We agree upon that network pruning is not of perfect aestheticism. It’s the ‘policy of choosing for the lesser of two evils’ for which we came to after years of experiments in collaboration with arborists, forest engineers, local intervenients and vegetation control specialists at Hydro-Québec. In return, every cut is done according to the acknowledged rules and principles of the ‘sap-drawer’². This clearance pruning doesn’t affect in anyway the survival of the trees. It is done this way almost everywhere in the world. (See burying wires ³).
Network pruning has to be done by arborists authorised by Hydro-Quebec because most of the time they work close to a ‘live’ electric network of 14 400 or 25 000 volts!
* Don’t take any chance. When in doubt, contact Hydro-Quebec.
Consist in removing a tree in the most secure way possible. Felling a tree is often the last solution, when pruning cannot resolve the problems. It is the case with dead trees where the felling has to be performed in the following months for when the tree is too dry and risky for an arborist to climb it, we have to use cranes to dismantle it (when not accessible to the aerial bucket truck), multiplying costs of operation.
The felling of a tree may be required for other reasons: sick tree (to prevent propagation of incurable diseases), hazardous tree (trunk decay), construction, selective felling (too many trees in the same area), etc.
For most municipalities, a permit is required to cut down a more than 10 cm diameter tree (measured at chest height).
Mechanically allows the removal of the visible part of the stump (trunk and the visible surface roots). The device used for this purpose has a rotating wheel with carbide teeth that grinds the stump under the ground level. The roots left underground rot naturally after a while.
A space of 91cm (36 inches) is necessary to allow passage for our smaller stump grinder device (ex.: gate of a fence).

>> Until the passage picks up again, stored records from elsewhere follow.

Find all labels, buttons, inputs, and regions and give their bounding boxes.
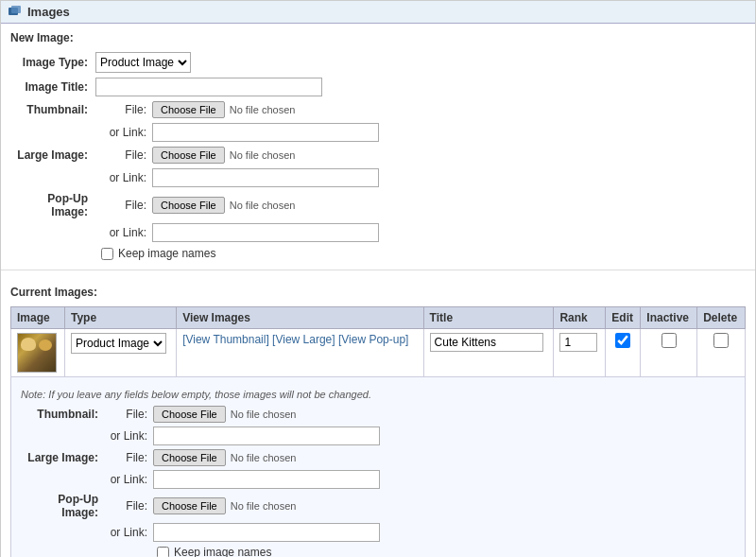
thumbnail-no-file-text: No file chosen: [230, 104, 296, 115]
col-image: Image: [11, 307, 65, 329]
thumbnail-choose-file-button[interactable]: Choose File: [152, 101, 225, 118]
image-type-label: Image Type:: [10, 56, 95, 69]
view-large-link[interactable]: [View Large]: [272, 333, 335, 346]
cur-thumbnail-file-row: Thumbnail: File: Choose File No file cho…: [21, 406, 735, 423]
popup-no-file-text: No file chosen: [230, 200, 296, 211]
row-title-input[interactable]: [430, 333, 543, 352]
edit-note-text: Note: If you leave any fields below empt…: [21, 385, 735, 406]
thumbnail-file-group: Choose File No file chosen: [152, 101, 295, 118]
col-rank: Rank: [554, 307, 606, 329]
product-image-thumbnail: [17, 333, 57, 373]
row-edit-cell: [606, 329, 641, 377]
view-popup-link[interactable]: [View Pop-up]: [338, 333, 409, 346]
large-file-group: Choose File No file chosen: [152, 147, 295, 164]
keep-image-names-row: Keep image names: [10, 247, 746, 260]
row-title-cell: [423, 329, 554, 377]
cur-large-link-row: or Link:: [21, 470, 735, 489]
large-choose-file-button[interactable]: Choose File: [152, 147, 225, 164]
page-wrapper: Images New Image: Image Type: Product Im…: [0, 0, 756, 557]
cur-thumbnail-label: Thumbnail:: [21, 408, 106, 421]
row-image-cell: [11, 329, 65, 377]
cur-popup-choose-btn[interactable]: Choose File: [153, 497, 226, 514]
cur-large-no-file: No file chosen: [231, 452, 297, 463]
cur-large-label: Large Image:: [21, 451, 106, 464]
current-images-section: Current Images: Image Type View Images T…: [1, 270, 755, 557]
header-title: Images: [27, 5, 70, 19]
thumbnail-file-label: File:: [95, 103, 152, 116]
popup-choose-file-button[interactable]: Choose File: [152, 197, 225, 214]
cur-keep-checkbox-group: Keep image names: [106, 546, 271, 557]
thumbnail-link-row: or Link:: [10, 123, 746, 142]
col-type: Type: [65, 307, 177, 329]
row-inactive-cell: [641, 329, 697, 377]
popup-link-input[interactable]: [152, 223, 379, 242]
large-link-input[interactable]: [152, 168, 379, 187]
image-title-input[interactable]: [95, 78, 322, 96]
col-inactive: Inactive: [641, 307, 697, 329]
new-image-form: Image Type: Product Image Banner Image C…: [1, 48, 755, 270]
cur-keep-image-names-row: Keep image names: [21, 546, 735, 557]
current-images-title: Current Images:: [10, 278, 746, 303]
row-edit-checkbox[interactable]: [615, 333, 630, 348]
edit-form-cell: Note: If you leave any fields below empt…: [11, 377, 746, 558]
cur-thumbnail-file-label: File:: [106, 408, 153, 421]
large-image-label: Large Image:: [10, 148, 95, 162]
image-type-select[interactable]: Product Image Banner Image Custom Image: [95, 52, 191, 73]
new-image-section-title: New Image:: [1, 24, 755, 48]
row-inactive-checkbox[interactable]: [662, 333, 677, 348]
cur-keep-image-names-label: Keep image names: [174, 546, 271, 557]
cur-popup-file-group: Choose File No file chosen: [153, 497, 296, 514]
row-type-cell: Product Image Banner Image: [65, 329, 177, 377]
popup-file-label: File:: [95, 199, 152, 212]
cur-large-link-input[interactable]: [153, 470, 380, 489]
row-type-select[interactable]: Product Image Banner Image: [71, 333, 166, 354]
cur-thumbnail-choose-btn[interactable]: Choose File: [153, 406, 226, 423]
popup-image-file-row: Pop-Up Image: File: Choose File No file …: [10, 192, 746, 218]
row-delete-checkbox[interactable]: [713, 333, 729, 348]
cur-popup-label: Pop-Up Image:: [21, 493, 106, 519]
row-delete-cell: [697, 329, 746, 377]
col-edit: Edit: [606, 307, 641, 329]
current-images-table: Image Type View Images Title Rank Edit I…: [10, 306, 746, 557]
popup-image-link-row: or Link:: [10, 223, 746, 242]
thumbnail-link-input[interactable]: [152, 123, 379, 142]
cur-popup-file-row: Pop-Up Image: File: Choose File No file …: [21, 493, 735, 519]
thumbnail-or-link-label: or Link:: [95, 126, 152, 139]
keep-image-names-label: Keep image names: [118, 247, 215, 260]
col-view-images: View Images: [177, 307, 423, 329]
row-view-images-cell: [View Thumbnail] [View Large] [View Pop-…: [177, 329, 423, 377]
cur-thumbnail-link-input[interactable]: [153, 426, 380, 445]
large-file-label: File:: [95, 148, 152, 162]
images-icon: [9, 6, 22, 19]
cur-thumbnail-link-row: or Link:: [21, 426, 735, 445]
cur-large-choose-btn[interactable]: Choose File: [153, 449, 226, 466]
table-edit-row: Note: If you leave any fields below empt…: [11, 377, 746, 558]
large-no-file-text: No file chosen: [230, 149, 296, 161]
table-row: Product Image Banner Image [View Thumbna…: [11, 329, 746, 377]
large-image-link-row: or Link:: [10, 168, 746, 187]
cur-large-file-group: Choose File No file chosen: [153, 449, 296, 466]
cur-popup-no-file: No file chosen: [231, 500, 297, 512]
cur-thumbnail-file-group: Choose File No file chosen: [153, 406, 296, 423]
col-delete: Delete: [697, 307, 746, 329]
cur-popup-or-link-label: or Link:: [106, 526, 153, 539]
popup-or-link-label: or Link:: [95, 226, 152, 239]
cur-popup-link-input[interactable]: [153, 523, 380, 542]
thumbnail-file-row: Thumbnail: File: Choose File No file cho…: [10, 101, 746, 118]
cur-thumbnail-no-file: No file chosen: [231, 409, 297, 420]
cur-thumbnail-or-link-label: or Link:: [106, 429, 153, 443]
cur-popup-link-row: or Link:: [21, 523, 735, 542]
image-title-row: Image Title:: [10, 78, 746, 96]
large-or-link-label: or Link:: [95, 171, 152, 184]
keep-image-names-checkbox[interactable]: [101, 248, 113, 260]
image-title-label: Image Title:: [10, 80, 95, 94]
image-type-row: Image Type: Product Image Banner Image C…: [10, 52, 746, 73]
thumbnail-label: Thumbnail:: [10, 103, 95, 116]
header-bar: Images: [1, 1, 755, 24]
cur-keep-image-names-checkbox[interactable]: [157, 547, 169, 558]
row-rank-input[interactable]: [559, 333, 597, 352]
view-thumbnail-link[interactable]: [View Thumbnail]: [182, 333, 269, 346]
large-image-file-row: Large Image: File: Choose File No file c…: [10, 147, 746, 164]
cur-large-or-link-label: or Link:: [106, 473, 153, 486]
cur-popup-file-label: File:: [106, 499, 153, 513]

Allows making a tree less hazardous during bad weathers by setting up guy-wires between trunks or branches (ex.: heavy horizontal branches, cracked forks, etc.). On the other hand, steel shafts must transpierce the trunks or the branches thus creating an entrance for rot. Never circle a branch with a wire because it will compress the sapwood and hinder sap flow. We guy wire trees only as a last resort.
¹Stubs: Trunk or branch stubs, caused by breaking, which has to be removed as close as possible to a living part of the tree,so the bark will be able to cover the wound and thus prevent decay.
²Sap-drawer: The sap-drawer principle consists in always doing the cuts right after a secondary stem. It allows the sap to be drawn to the cut and the bottom of the stem so it doesn’t dry. It also prevents a strong stimulation for the tree in growing new stems where the cut has been done.
³Burying wires: At first sight, buried wires seems an enticing solution; no contact with vegetation, under the lee of bad weather, no post or wires disfiguring the landscape, etc. But this solution implies serious defects: wires burying is very expansive (especially in districts with low population density) and electrical outfit life expectancy is reduced underground because of constant attacks from water and humidity. Maintenance of an underground network is the most expansive. Profitable downtown, its large-scale establishment would involve prohibitive prices that would sooner or later reflect on electricity fares.